L'anatomia della paura nel Macbeth di Shakespeare

Macbeth è la più breve delle grandi tragedie di Shakespeare, e anche la più oscura. Senza sottotrame, senza sollievo comico, fa una cosa, con precisione da bisturi: seziona la paura, scena dopo scena, fino all'osso.

Un generale leale ascolta tre streghe per strada. Dicono quello che ha sempre voluto sentirsi dire: la grandezza è tua, è solo questione di tempo. Per abbreviare questo tempo, Macbeth uccide un re. Ciò che viene dopo non è il trionfo, è la paura, al comando del regno. Comprendere Macbeth è capire come è costruita questa paura.

La profezia non ordina, rivela

Le streghe prevedono, ma in nessun momento ordinano di uccidere. Banquo ascolta la stessa profezia e non uccide nessuno. La differenza non è nell'oracolo, è nel cuore di chi lo ascolta. La profezia funziona come uno specchio: rivela il desiderio che già c'era. Ecco perché il critico Harold Bloom ha insistito per tutta la vita sul fatto che Macbeth è l'autore della sua stessa rovina.
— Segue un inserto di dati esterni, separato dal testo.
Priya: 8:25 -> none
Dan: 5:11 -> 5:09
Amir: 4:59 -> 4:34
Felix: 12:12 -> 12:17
Crede nella profezia abbastanza da uccidere, ma non abbastanza da sperare.

Il crimine nasce nell'immaginazione

Prima dell'omicidio, Shakespeare pone davanti a Macbeth un pugnale che fluttua nell'aria, indicandogli la strada. Un pugnale che non esiste. La mano non ha ancora agito, ma la fantasia ha già commesso il delitto. Dopo l'omicidio, è lo stesso docente a farsi carico del conto: al banchetto, solo Macbeth vede il fantasma di Banquo seduto sulla sua sedia, come solo lui aveva visto il pugnale. L'immaginazione apre la strada al male e poi ne presenta il conto.
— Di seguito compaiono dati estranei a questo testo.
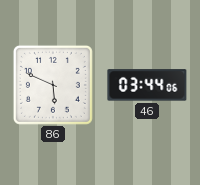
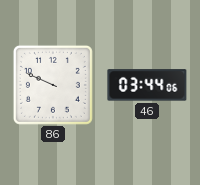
86: 5:49 -> 9:49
Il pugnale prima del delitto, il fantasma dopo. La colpa ha vinto dove nessun esercito avrebbe vinto.

Il senso di colpa che nessun esercito supera

Lady Macbeth, che diceva che un po' d'acqua purifica ogni atto, finisce per diventare sonnambula, fregandosi le mani notte dopo notte: "Vieni fuori, dannata macchia!". Macbeth, che ha ottenuto tutto ciò che le streghe avevano promesso, chiama la vita stessa "rumore e furore, che non significano nulla". Entrambi conquistarono il trono e si persero. Questa è l'anatomia completa: il desiderio diventa crimine, il crimine diventa paura, la paura diventa colpa e la colpa svuota di significato la vita.
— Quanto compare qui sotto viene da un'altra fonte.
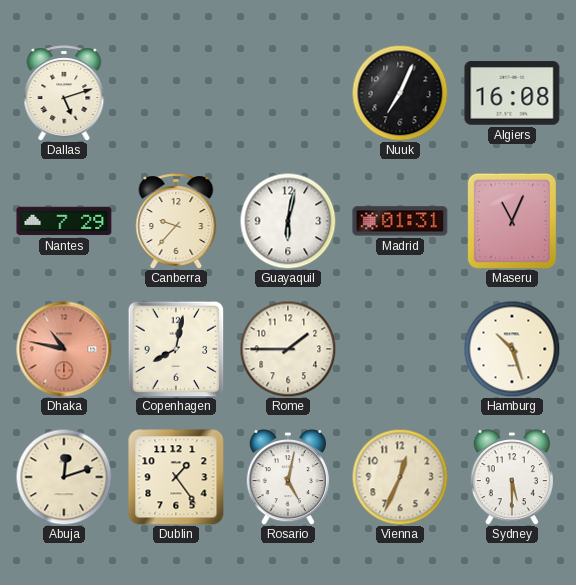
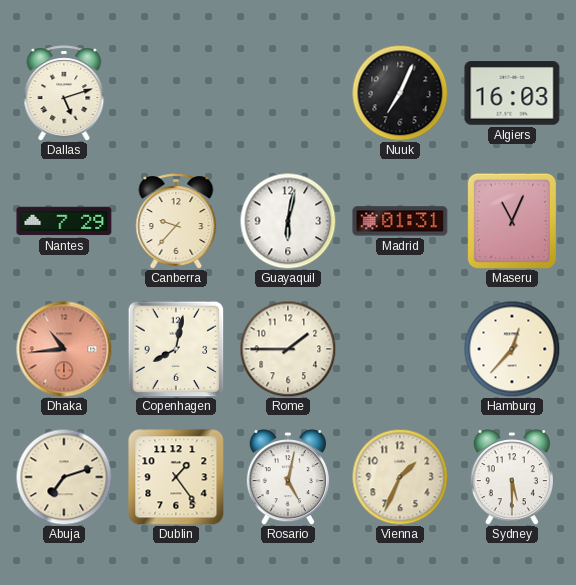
Algiers: 16:08 -> 16:03
Dhaka: 10:47 -> 10:44
Hamburg: 10:27 -> 12:37
Abuja: 12:12 -> 7:12
Vienna: 12:34 -> 1:34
Perché lo spettacolo ti parla ancora

Le nostre streghe non indossano cappucci. Parlano con la voce della fretta, del confronto, delle scorciatoie, di tutto ciò che il trono promette senza chiedersi cosa resterà di te quando ti siederai sopra. Quattrocento anni dopo, Macbeth continua a porre la stessa domanda a coloro che decidono che il tempo di Dio è tardi: hai abbastanza fiducia per aspettare?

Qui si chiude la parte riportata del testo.